By IRENE CHAPPLE
The advertising industry AXIS Awards have been revamped after last year's winners attracted controversy.
Competition categories have been broadened, a new client award introduced and charity and public services split for this year's awards.
Last year's judging criteria attracted flak after quirky small-scale advertising and charity campaigns dominated the stage.
Grumbling could be heard afterwards by those whose corporate branding campaigns were compared with advertising that used off-the-wall humour.
The dominance of charity advertising was also criticised, as it was seen as an easy creative run compared with campaigns that had to chug through layers of corporate analysis.
Colenso BBDO creative director Mike O'Sullivan, convener of the awards for the past two years, has handed the job to Saatchi & Saatchi creative director Andrew Tinning.
O'Sullivan simplified the categories to reflected the style of categories used in overseas awards such as D&AD and the ONE Show.

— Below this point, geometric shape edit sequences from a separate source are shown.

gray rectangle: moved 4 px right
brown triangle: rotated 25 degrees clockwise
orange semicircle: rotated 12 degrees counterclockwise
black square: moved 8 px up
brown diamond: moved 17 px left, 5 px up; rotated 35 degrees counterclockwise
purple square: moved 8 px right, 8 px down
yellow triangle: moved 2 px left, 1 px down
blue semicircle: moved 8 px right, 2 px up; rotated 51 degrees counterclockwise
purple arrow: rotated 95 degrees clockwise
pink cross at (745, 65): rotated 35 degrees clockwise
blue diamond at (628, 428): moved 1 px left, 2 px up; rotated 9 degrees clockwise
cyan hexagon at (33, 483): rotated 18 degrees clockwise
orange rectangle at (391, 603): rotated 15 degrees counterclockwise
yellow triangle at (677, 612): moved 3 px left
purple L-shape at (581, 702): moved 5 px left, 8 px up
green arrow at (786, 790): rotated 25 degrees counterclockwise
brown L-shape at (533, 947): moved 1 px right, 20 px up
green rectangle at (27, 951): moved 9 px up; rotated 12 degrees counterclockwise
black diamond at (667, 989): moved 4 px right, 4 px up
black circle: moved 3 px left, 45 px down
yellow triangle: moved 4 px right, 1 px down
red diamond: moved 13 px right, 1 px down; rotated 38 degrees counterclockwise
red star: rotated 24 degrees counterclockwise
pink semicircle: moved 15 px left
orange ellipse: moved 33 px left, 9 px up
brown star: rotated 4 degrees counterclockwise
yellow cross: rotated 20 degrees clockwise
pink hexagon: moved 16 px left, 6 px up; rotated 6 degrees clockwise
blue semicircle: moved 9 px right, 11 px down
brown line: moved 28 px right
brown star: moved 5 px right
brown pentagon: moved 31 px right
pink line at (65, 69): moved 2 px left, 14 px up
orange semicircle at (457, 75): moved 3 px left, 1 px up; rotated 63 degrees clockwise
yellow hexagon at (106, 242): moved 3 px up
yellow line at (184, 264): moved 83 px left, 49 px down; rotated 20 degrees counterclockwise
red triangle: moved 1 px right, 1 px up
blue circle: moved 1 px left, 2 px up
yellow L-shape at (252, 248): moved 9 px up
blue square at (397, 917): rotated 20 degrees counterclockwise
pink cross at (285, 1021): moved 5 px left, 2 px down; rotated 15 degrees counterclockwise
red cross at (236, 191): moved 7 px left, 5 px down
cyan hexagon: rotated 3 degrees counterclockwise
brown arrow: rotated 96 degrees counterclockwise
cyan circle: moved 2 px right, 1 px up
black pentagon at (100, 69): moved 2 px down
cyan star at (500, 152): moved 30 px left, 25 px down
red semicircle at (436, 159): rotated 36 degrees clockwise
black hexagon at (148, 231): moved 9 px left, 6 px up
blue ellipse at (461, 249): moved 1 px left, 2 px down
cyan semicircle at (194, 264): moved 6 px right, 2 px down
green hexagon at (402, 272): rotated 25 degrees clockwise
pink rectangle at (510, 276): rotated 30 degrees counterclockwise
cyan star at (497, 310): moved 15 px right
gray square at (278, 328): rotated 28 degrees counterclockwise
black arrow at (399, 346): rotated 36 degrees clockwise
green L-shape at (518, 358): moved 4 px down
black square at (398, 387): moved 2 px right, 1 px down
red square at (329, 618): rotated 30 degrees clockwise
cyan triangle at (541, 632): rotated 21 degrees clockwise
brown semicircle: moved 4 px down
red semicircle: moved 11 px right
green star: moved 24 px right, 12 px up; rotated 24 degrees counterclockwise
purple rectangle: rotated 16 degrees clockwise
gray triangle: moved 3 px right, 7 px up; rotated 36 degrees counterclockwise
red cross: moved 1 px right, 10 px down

"There are two ways to set up an awards night," says O'Sullivan.
"One is by medium - so there is a category for 30-second television advertisements and anything from toiletries to toys goes into the same category."
That was adopted for last year's awards.
"The other way," says O'Sullivan, "is by the type of product ... so pharmaceuticals would get split from toys."
That was how AXIS used to be run, and is similar to how the Cannes advertising awards are judged.
However, the simpler way - of lumping dissimilar campaigns together under the medium they used - was seen as unfair to advertising such as ASB's Goldstein campaign, which took the People's Choice Award but missed out on other major awards.
"Goldstein was very good for banking but when you lump it with advertising for chips it doesn't actually judge the quality," says O'Sullivan. "It is fair that you judge the work in the context of the sort of category it is in."
And comparing LTSA work with Women's Refuge also came under criticism last year after they were lumped together in the public services category.
"One is a big corporate client and the other is desperate for your help and the work will be done free ... they will be easier with the concept side and [the agencies] can do something really shocking," says O'Sullivan.
Charity and public service are now two categories, with splits also between paid and unpaid work.
Making categories simpler seemed a good idea at the time, says O'Sullivan, but feedback from the industry after the awards night led to the changes.
Tinning says the extended categories may mean a longer awards night, but the results will be more satisfactory.
"You don't want to get to the situation which we got to last year where a certain type of work was winning one after the other.
"You've got clients sitting there thinking 'we've spent all this money and something that cost $10,000 to shoot on a video camera is seen as the best advertising in New Zealand'."
The addition of an Advertiser of the Year award has ben welcomed.
Chuck McBride, from TBWA/Chiat Day in San Francisco, will chair the judging panel and the jury is expected to be announced within a few weeks.
"It will be nice going along to the industry awards and getting the feeling a wide range of work will be celebrated," says Tinning.
"I think these categories will do that."